Author: Jango
Date: (2022-07-15)

Thesis#

JuiceboxDAO should be prepared to migrate to updated JBControllers as needed for security purposes. Its project ownership structure around a 9 of 14 multisig is sufficient to prevent unwarranted changes from taking effect without consent from protocol contributors especially concerned with risk and security.

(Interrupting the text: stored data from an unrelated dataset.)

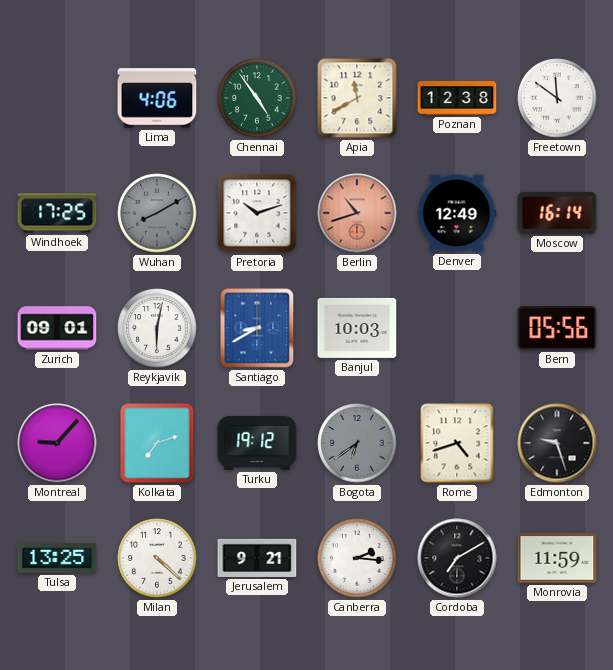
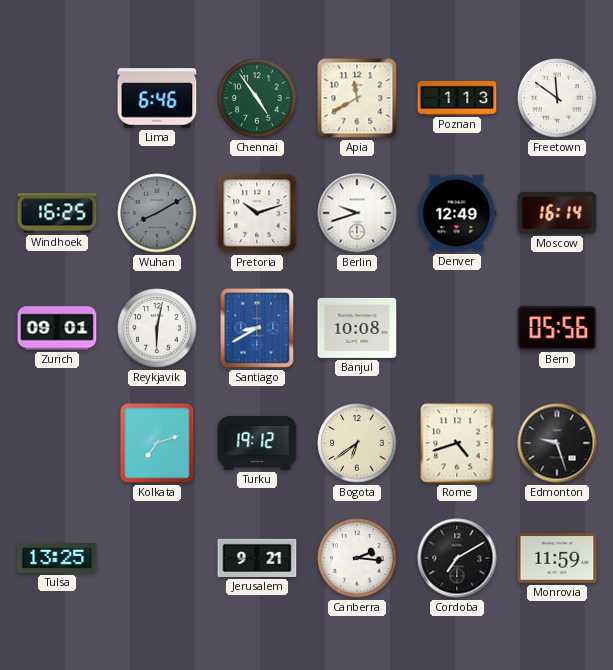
Lima: 4:06 -> 6:46
Poznan: 12:38 -> 1:13
Windhoek: 17:25 -> 16:25
Berlin: 10:42 -> 9:42
Berlin dial: salmon -> white
Banjul: 10:03 -> 10:08
Montreal: 9:07 -> none
Bogota dial: grey -> cream
Milan: 4:22 -> none
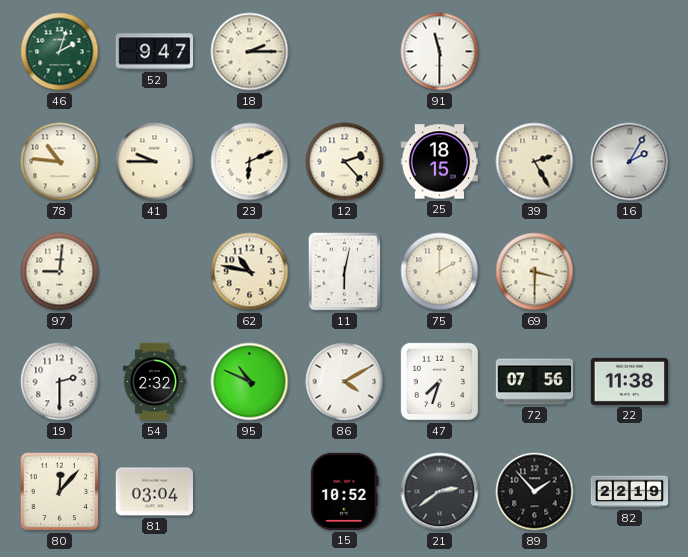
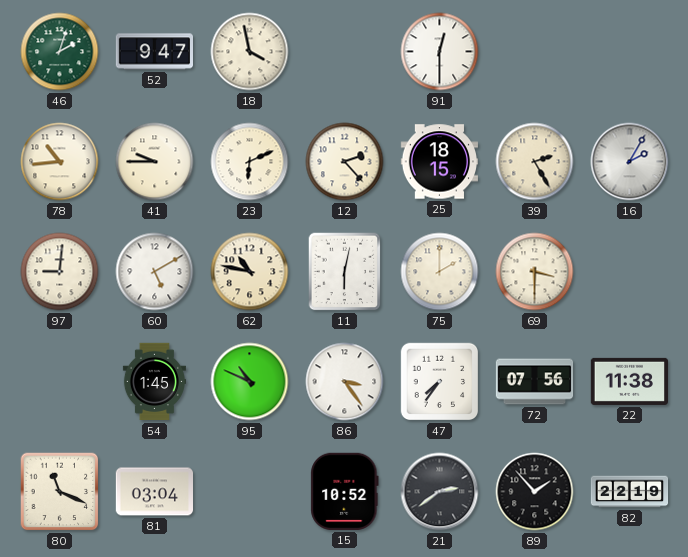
18: 2:15 -> 3:58
91: 11:30 -> 12:30
78: 10:46 -> 10:44
60: none -> 5:10
19: 2:30 -> none
54: 2:32 -> 1:45
86: 4:10 -> 3:24
47: 7:33 -> 7:36
80: 12:07 -> 11:19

This should be assumed until a proposal is approved to explicitly turn the allowsSetController flag to false.

Motivation#

JuiceboxDAO recently sponsored a Code4rena contest to find issues with the protocol’s codebase. The response was overwhelmingly positive with no existential changes needed, however there are a handful of security adjustments the DAO will be better off making soon, all of which re-enforce that the protocol will work as documented. These may involve migrating controllers.

Specification#

• Configure funding cycle #6 to allowSetController in the funding cycle’s metadata.
• Allow the multisig to submit a transaction to migrate controllers.
• Allow the multisig to submit a transaction to migrate ETH payment terminals.

Rationale#

It is important for the multisig to have discretionary powers over protocol contract migrations so it can act quickly if security vulnerabilities are discovered. This can be relaxed once the protocol stabilizes after further security reviews and audits, so as to restore full control to direct votes by JBX members.

Risks#

There is smart contract risks any time we introduce new code to depend on, however this already the case with the current code we depend on. The purpose of this proposal is to mitigate risks disproportionately to introducing new risks.

Timeline#

This discretionary power should last until a future proposal is approved to flip the metadata flag back to false.